Dispersion equation for water waves with vorticity and Stokes waves on flows with counter-currents

TL;DR

This paper derives dispersion equations for water waves with vorticity, analyzing bifurcation from shear flows with counter-currents, and provides conditions for the existence of Stokes waves on finite-depth flows.

Contribution

It introduces new dispersion equations for bifurcating Stokes waves with vorticity and counter-currents, expanding understanding of wave formation in such flows.

Findings

Dispersion equations for bifurcating Stokes waves are derived.

Conditions for roots of dispersion equations are established.

Illustrative examples with specific vorticity distributions are provided.

Abstract

The two-dimensional free-boundary problem of steady periodic waves with vorticity is considered for water of finite depth.

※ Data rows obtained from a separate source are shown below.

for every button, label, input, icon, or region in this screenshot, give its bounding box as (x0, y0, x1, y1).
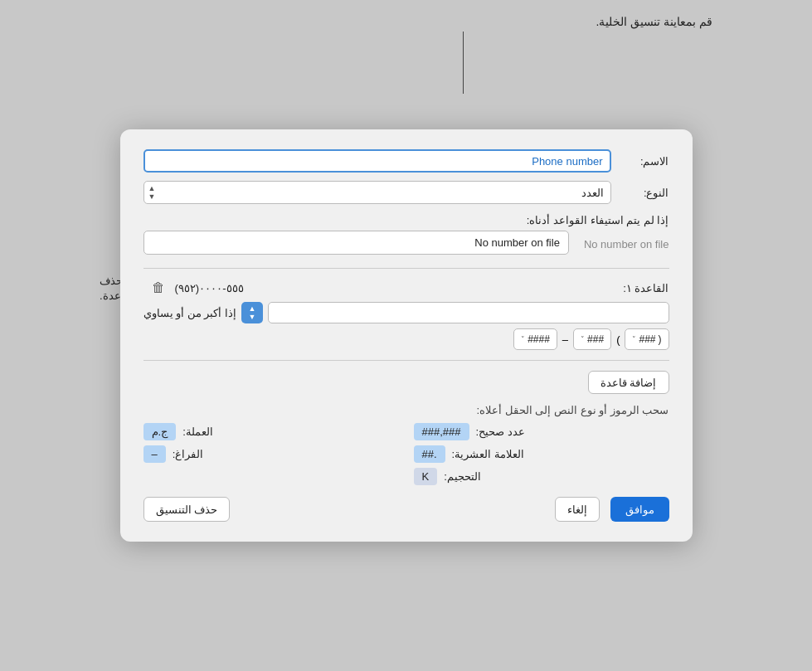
format-btn-area[interactable]: ### ˅ (573, 328, 611, 350)
name-input[interactable] (143, 149, 611, 173)
drag-item-currency-label: العملة: (182, 425, 213, 438)
format-row: ( ### ˅ ) ### ˅ – #### ˅ (143, 328, 669, 350)
type-row: النوع: العدد ▲ ▼ (143, 181, 669, 204)
drag-chip-currency[interactable]: ج.م (143, 423, 177, 440)
cancel-button[interactable]: إلغاء (555, 497, 600, 522)
rule-section-1: القاعدة ١: (٩٥٢)٥٥٥-٠٠٠٠ 🗑 ▲ ▼ إذا أكبر … (143, 279, 669, 350)
dialog-footer: موافق إلغاء حذف التنسيق (143, 497, 669, 522)
dialog: الاسم: النوع: العدد ▲ ▼ إذا لم يتم استيف… (120, 129, 693, 542)
condition-stepper-wrapper: ▲ ▼ (241, 302, 263, 323)
ok-button[interactable]: موافق (610, 497, 669, 522)
delete-format-button[interactable]: حذف التنسيق (143, 497, 231, 522)
rule-delete-button[interactable]: 🗑 (148, 279, 168, 297)
if-rules-preview: No number on file (584, 238, 669, 250)
drag-col-right: عدد صحيح: ###,### العلامة العشرية: ##. ا… (414, 423, 669, 485)
condition-input[interactable] (268, 302, 669, 323)
drag-item-integer: عدد صحيح: ###,### (414, 423, 669, 440)
drag-item-space-label: الفراغ: (173, 448, 204, 460)
drag-item-currency: العملة: ج.م (143, 423, 399, 440)
format-paren-close: ) (615, 333, 621, 346)
drag-label: سحب الرموز أو نوع النص إلى الحقل أعلاه: (143, 404, 669, 416)
name-label: الاسم: (620, 155, 669, 168)
type-wrapper: العدد ▲ ▼ (143, 181, 611, 204)
drag-item-decimal: العلامة العشرية: ##. (414, 445, 669, 463)
drag-item-integer-label: عدد صحيح: (476, 425, 525, 438)
rule-header-value: (٩٥٢)٥٥٥-٠٠٠٠ (175, 282, 617, 294)
annotation-top: قم بمعاينة تنسيق الخلية. (596, 15, 712, 28)
rule-header-row: القاعدة ١: (٩٥٢)٥٥٥-٠٠٠٠ 🗑 (143, 279, 669, 297)
rule-header-label: القاعدة ١: (623, 282, 669, 294)
drag-items: عدد صحيح: ###,### العلامة العشرية: ##. ا… (143, 423, 669, 485)
drag-chip-integer[interactable]: ###,### (414, 423, 469, 440)
footer-left: موافق إلغاء (555, 497, 669, 522)
separator-1 (143, 268, 669, 269)
annotation-line-top (463, 32, 464, 94)
format-btn-parens-open[interactable]: ( ### ˅ (625, 328, 669, 350)
drag-col-left: العملة: ج.م الفراغ: – (143, 423, 399, 463)
if-rules-label: إذا لم يتم استيفاء القواعد أدناه: (143, 212, 669, 227)
drag-item-space: الفراغ: – (143, 445, 399, 463)
drag-item-scale-label: التحجيم: (444, 470, 481, 483)
separator-2 (143, 360, 669, 361)
drag-chip-scale[interactable]: K (414, 468, 438, 485)
drag-section: سحب الرموز أو نوع النص إلى الحقل أعلاه: … (143, 404, 669, 485)
condition-row: ▲ ▼ إذا أكبر من أو يساوي (143, 302, 669, 323)
format-dash: – (561, 333, 570, 346)
type-select[interactable]: العدد (143, 181, 611, 204)
add-rule-button[interactable]: إضافة قاعدة (588, 371, 669, 394)
name-row: الاسم: (143, 149, 669, 173)
condition-stepper[interactable]: ▲ ▼ (241, 302, 263, 323)
add-rule-row: إضافة قاعدة (143, 371, 669, 394)
condition-label: إذا أكبر من أو يساوي (143, 307, 236, 319)
drag-item-decimal-label: العلامة العشرية: (452, 448, 524, 460)
drag-item-scale: التحجيم: K (414, 468, 669, 485)
if-rules-row: No number on file No number on file (143, 231, 669, 258)
drag-chip-space[interactable]: – (143, 445, 166, 463)
drag-chip-decimal[interactable]: ##. (414, 445, 445, 463)
format-btn-number[interactable]: #### ˅ (513, 328, 557, 350)
type-label: النوع: (620, 187, 669, 199)
if-rules-box: No number on file (143, 231, 569, 255)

We investigate how flows with small-amplitude Stokes waves on the free surface bifurcate from a horizontal parallel shear flow in which counter-currents may be present. Two bifurcation mechanisms are described: for waves with fixed Bernoulli's constant and fixed wavelength. In both cases the corresponding dispersion equations serve for defining wavelengths from which Stokes waves bifurcate. Sufficient conditions guaranteeing the existence of roots of these equations are obtained. Two particular vorticity distributions are considered in order to illustrate general results.